**SOURCE RECORDS**.
Content starts

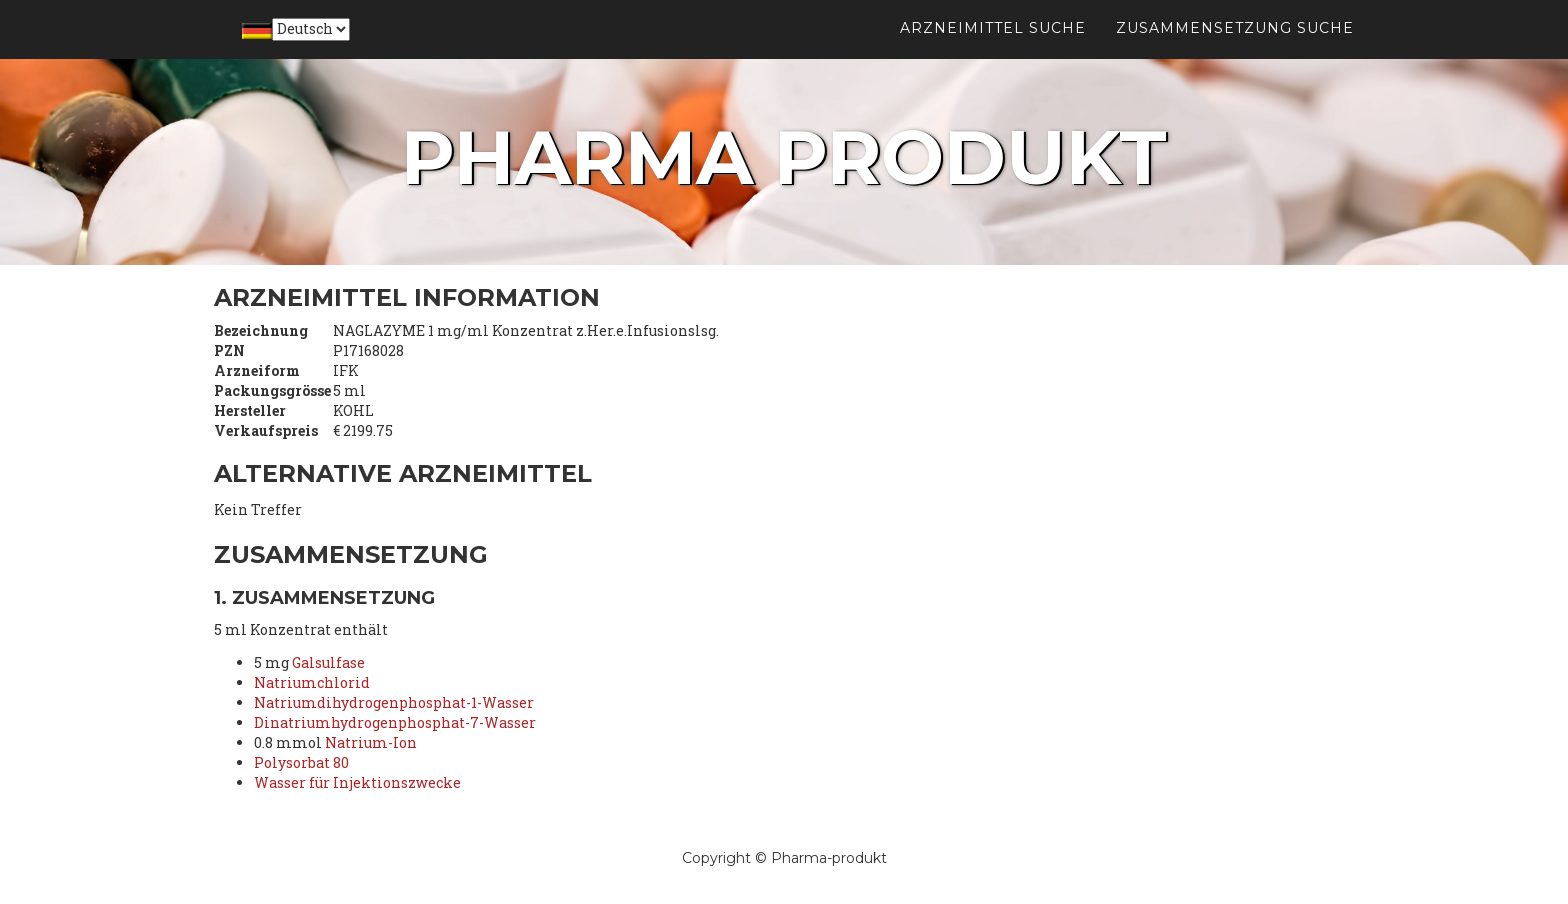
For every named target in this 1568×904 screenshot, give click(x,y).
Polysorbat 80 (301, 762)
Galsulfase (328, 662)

Content ends
Content starts

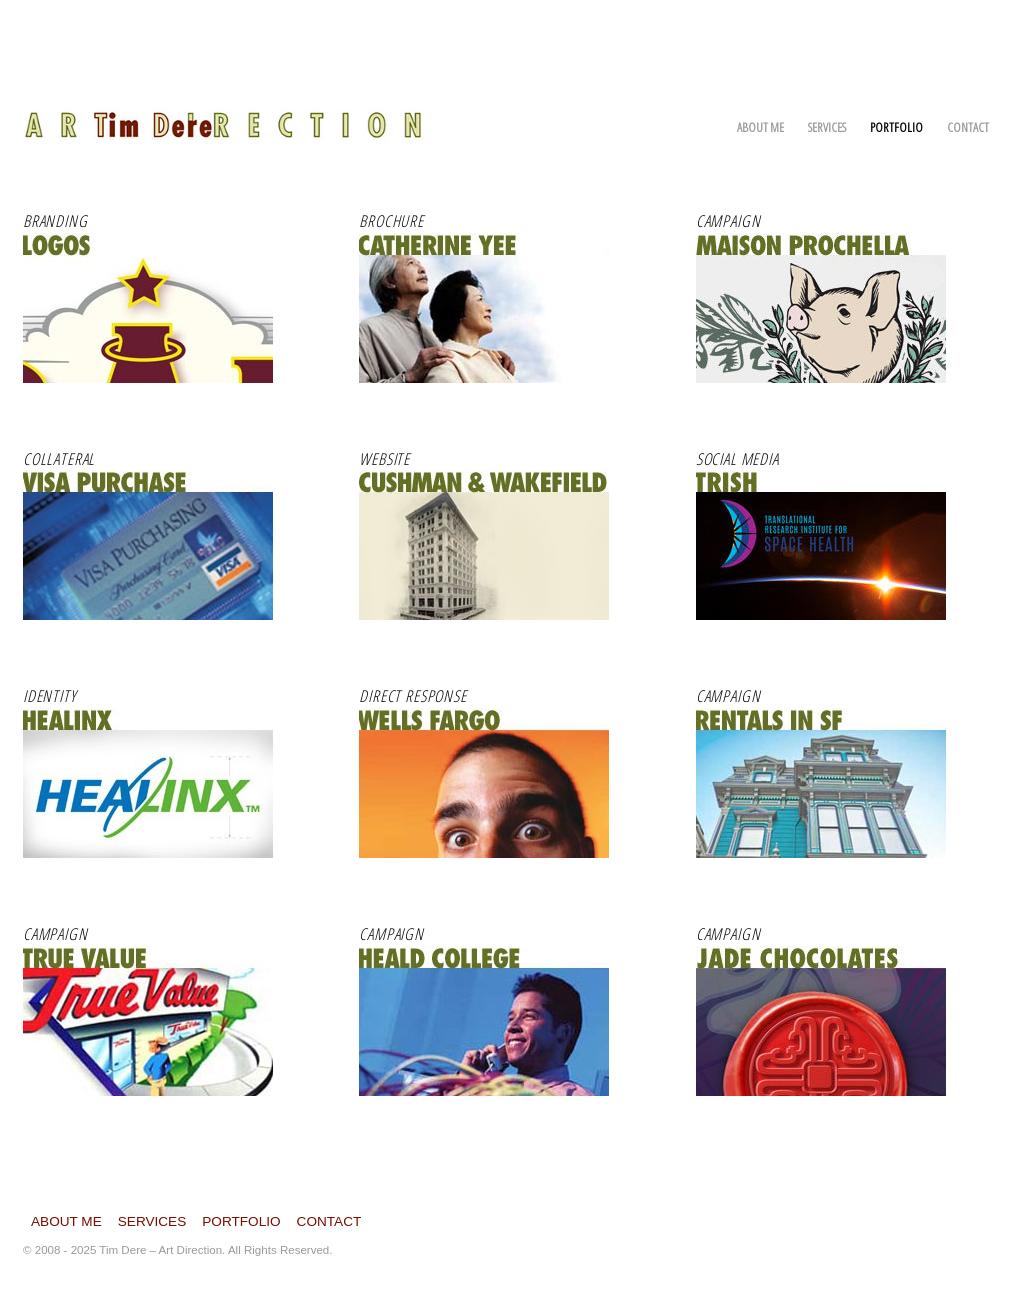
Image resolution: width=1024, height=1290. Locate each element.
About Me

Content ends

**WORK TO BE COMPLETED**. In the listing above, find the line containing "For every named" and the line containing "Galsulfase (328, 662)". Output them and every line between, exactly, and nothing else.

**THE COMPLETED TASK**.
For every named target in this 1568×904 screenshot, give click(x,y).
Polysorbat 80 (301, 762)
Galsulfase (328, 662)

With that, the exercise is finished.